Anyway, on a system with just 4GB RAM (with half of it taken by developer tools, ides, etc already), responsiveness is not lost when working on 4GB "seamless" data:
GraphicsCardSupplyDepot depot;
const size_t n = 500000000; // integer multiple of pageSize
// synonym to cache line size (but of VirtualMultiArray, not L1)
const size_t pageSize=100000; // don't make this too big (if object size(like double here) is big too)

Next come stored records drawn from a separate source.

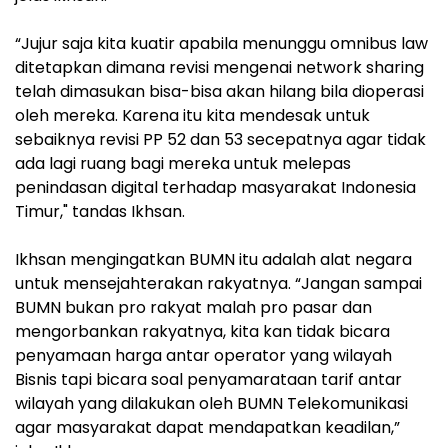
“Jujur saja kita kuatir apabila menunggu omnibus law
ditetapkan dimana revisi mengenai network sharing
telah dimasukan bisa-bisa akan hilang bila dioperasi
oleh mereka. Karena itu kita mendesak untuk
sebaiknya revisi PP 52 dan 53 secepatnya agar tidak
ada lagi ruang bagi mereka untuk melepas
penindasan digital terhadap masyarakat Indonesia
Timur," tandas Ikhsan.
Ikhsan mengingatkan BUMN itu adalah alat negara
untuk mensejahterakan rakyatnya. “Jangan sampai
BUMN bukan pro rakyat malah pro pasar dan
mengorbankan rakyatnya, kita kan tidak bicara
penyamaan harga antar operator yang wilayah
Bisnis tapi bicara soal penyamarataan tarif antar
wilayah yang dilakukan oleh BUMN Telekomunikasi
agar masyarakat dapat mendapatkan keadilan,”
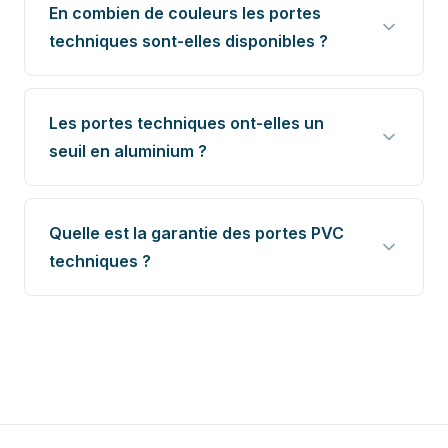
En combien de couleurs les portes
techniques sont-elles disponibles ?
Les portes techniques ont-elles un
seuil en aluminium ?
Quelle est la garantie des portes PVC
techniques ?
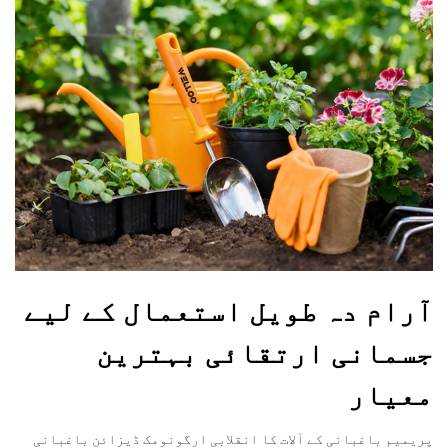
آرام دہ طویل استعمال کے لیے
جسمانی ارتقائی بہترین
معیار
پریمیم باغبانی کے آلات کا انقلابی ارگونومک ڈیزائن باغبانی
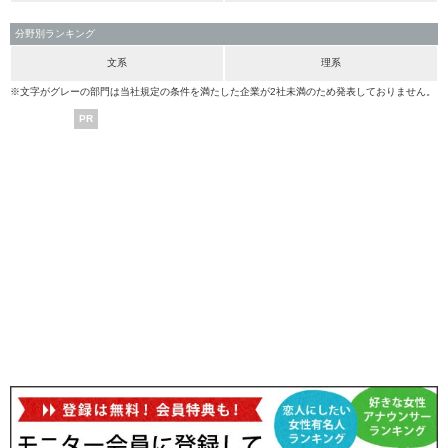
分野別ランキング
文系
理系
※文字がグレーの部門は当社規定の条件を満たした企業が2社未満のため発表しておりません。
PR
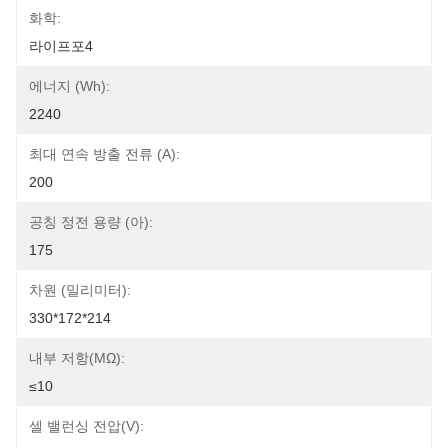
화학:
라이프포4
에너지 (Wh):
2240
최대 연속 방출 전류 (A):
200
공칭 정전 용량 (아):
175
차원 (밀리미터):
330*172*214
내부 저항(mΩ):
≤10
셀 밸런싱 전압(V):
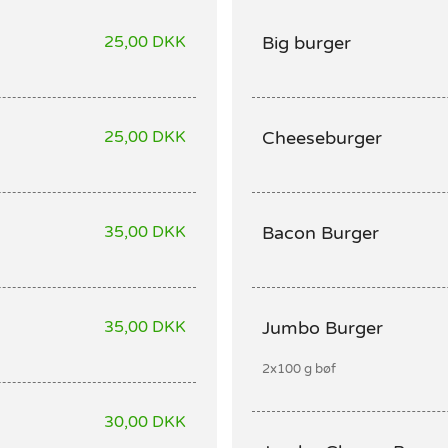
25,00 DKK
Big burger
25,00 DKK
Cheeseburger
35,00 DKK
Bacon Burger
35,00 DKK
Jumbo Burger
2x100 g bøf
30,00 DKK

// synonym to number of cache lines per channel
const int maxActivePagesPerGpu = 1; // caching per virtual gpu
// 50 opencl command queues per graphics card, interleaved on different page accesses
// supports maximum 150(50+50+50) cpu threads (but not as effective since cards have only 1-2 async copy engines)
// only 120MB RAM is used for paging (page size * sizeof(double) * (total command queues = 50+50+50))

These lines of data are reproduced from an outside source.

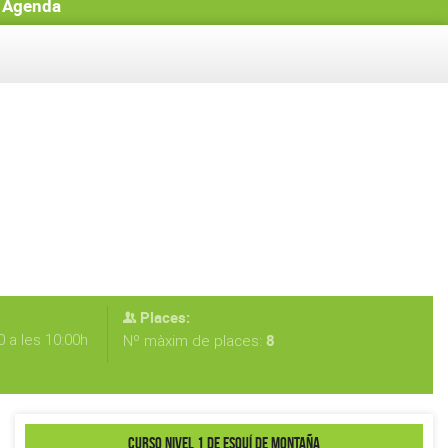
Agenda
Places:
 a les 10:00h
8
Nº màxim de places:
CURSO NIVEL 1 DE ESQUÍ DE MONTAÑA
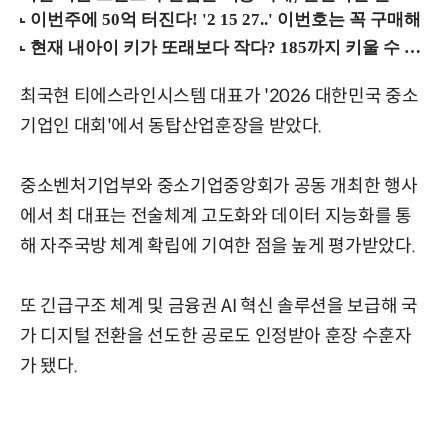
최국현 티에스라인시스템 대표가 '2026 대한민국 중소
기업인 대회'에서 동탑산업훈장을 받았다.
중소벤처기업부와 중소기업중앙회가 공동 개최한 행사
에서 최 대표는 전술체계 고도화와 데이터 지능화를 통
해 자주국방 체계 확립에 기여한 점을 높게 평가받았다.
또 긴급구조 체계 및 금융권 AI 혁신 솔루션을 보급해 국
가 디지털 전환을 선도한 공로도 인정받아 훈장 수훈자
가 됐다.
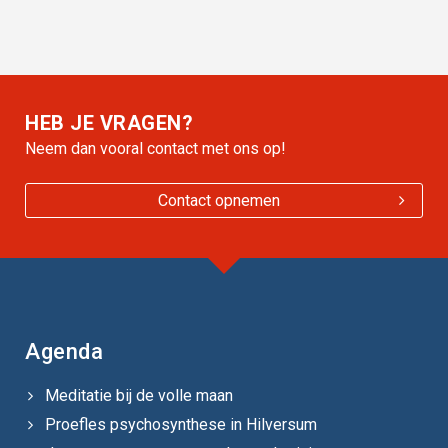
HEB JE VRAGEN?
Neem dan vooral contact met ons op!
Contact opnemen
Agenda
Meditatie bij de volle maan
Proefles psychosynthese in Hilversum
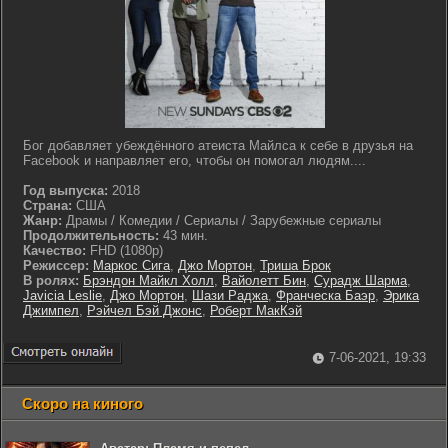
Бог добавляет убеждённого атеиста Майлса к себе в друзья на
Facebook и направляет его, чтобы он помогал людям....
Год выпуска:
2018
Страна:
США
Жанр:
Драмы / Комедии / Сериалы / Зарубежные сериалы
Продолжительность:
43 мин.
Качество:
FHD (1080p)
Режиссер:
Маркос Сига
,
Джо Мортон
,
Триша Брок
В ролях:
Брэндон Майкл Холл
,
Вайолетт Бин
,
Сурадж Шарма
,
Javicia Leslie
,
Джо Мортон
,
Шази Раджа
,
Франческа Баэр
,
Эрика
Джимпел
,
Рэйчел Бэй Джонс
,
Роберт МакКэй
7-06-2021, 19:33
Скоро на киного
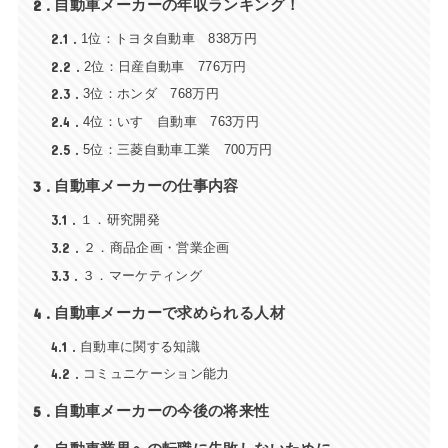
2
自動車メーカーの年収ランキング！
2.1
1位：トヨタ自動車 838万円
2.2
2位：日産自動車 776万円
2.3
3位：ホンダ 768万円
2.4
4位：いすゞ自動車 763万円
2.5
5位：三菱自動車工業 700万円
3
自動車メーカーの仕事内容
3.1
１．研究開発
3.2
２．商品企画・営業企画
3.3
３．マーケティング
4
自動車メーカーで求められる人材
4.1
自動車に関する知識
4.2
コミュニケーション能力
5
自動車メーカーの今後の将来性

// 4GB data stored on 3 graphics cards
VirtualMultiArray<double> arr(n,depot.requestGpus(),pageSize,maxActivePagesPerGpu,{50,50,50});
#pragma omp parallel for
for(size_t i=0;i<n;i++)
{
arr.set(i,(double)i); // arr[i] = (double)i;
}it just works (for both Windows and Linux) much faster than HDD but limited by only total vram size of system. {50,50,50} integer vector elements can be tuned for data distribution ratio of graphics cards like {0,10,100}, {1,2,1} etc which also equally affects bandwidth usage on cards. 1 means only 1 OpencL command queue for that card(similar to cuda-stream). { M > 1, N > 1, ..} means all cards have multiple command queues that overlap data transfers of both directions. Increasing this number makes better load balancing between elements by increasing possibility of two accessed elements going through different channels. Also, every channel contains a LRU cache that has "maxActivePagesPerGpu" number of cache lines. Size of each cache line is "pageSize" (in elements, not bytes).

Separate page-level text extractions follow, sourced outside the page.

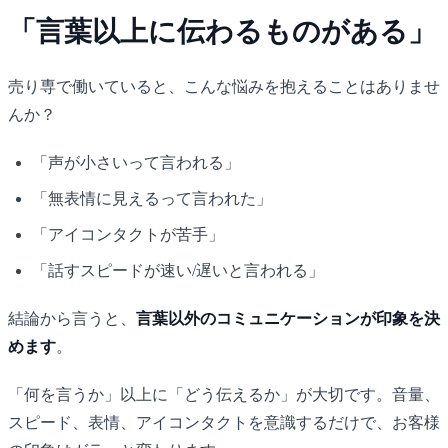
「言葉以上に伝わるものがある」
売り専で働いていると、こんな悩みを抱えることはありませ
んか？
「声が小さいって言われる」
「無表情に見えるって言われた」
「アイコンタクトが苦手」
「話すスピードが速い/遅いと言われる」
結論から言うと、
言葉以外のコミュニケーションが印象を決
めます
。
「何を言うか」以上に「どう伝えるか」が大切です。音量、
スピード、表情、アイコンタクトを意識するだけで、お客様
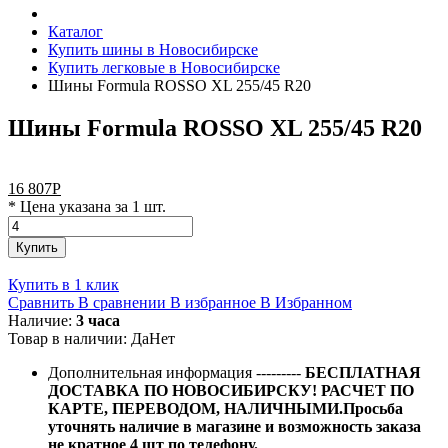
Каталог
Купить шины в Новосибирске
Купить легковые в Новосибирске
Шины Formula ROSSO XL 255/45 R20
Шины Formula ROSSO XL 255/45 R20
16 807
Р
* Цена указана за 1 шт.
Купить
Купить в 1 клик
Сравнить
В сравнении
В избранное
В Избранном
Наличие:
3 часа
Товар в наличии:
Да
Нет
Дополнительная информация
---------
БЕСПЛАТНАЯ
ДОСТАВКА ПО НОВОСИБИРСКУ! РАСЧЕТ ПО
КАРТЕ, ПЕРЕВОДОМ, НАЛИЧНЫМИ.Просьба
уточнять наличие в магазине и возможность заказа
не кратное 4 шт по телефону.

some VRAM + some cpu cycles = increased SSD lifespan for repeated temporary work
Since this is a virtual-array that does I/O with graphics cards under the hood, you can use more threads than you CPU supports as logical cores. If your CPU has 8 cores / 8 threads, then
#pragma omp parallel for num_threads(32)
for(size_t i=0;i<n;i++)
{
arr[i]=(double)i;
}can be twice as fast as this:
#pragma omp parallel for num_threads(8)
for(size_t i=0;i<n;i++)
{
arr[i]=(double)i;
}because once a thread is in awaiting state for data, it can yield its process and a new thread comes back into life and starts doing something, until DMA operation (which doesn't use CPU) of the other thread is complete. DMA operations still feed on RAM's available bandwidth but at least CPU can use more threads on other tasks like computing math, saving data to HDD, accessing another virtual array or another index of same virtual array.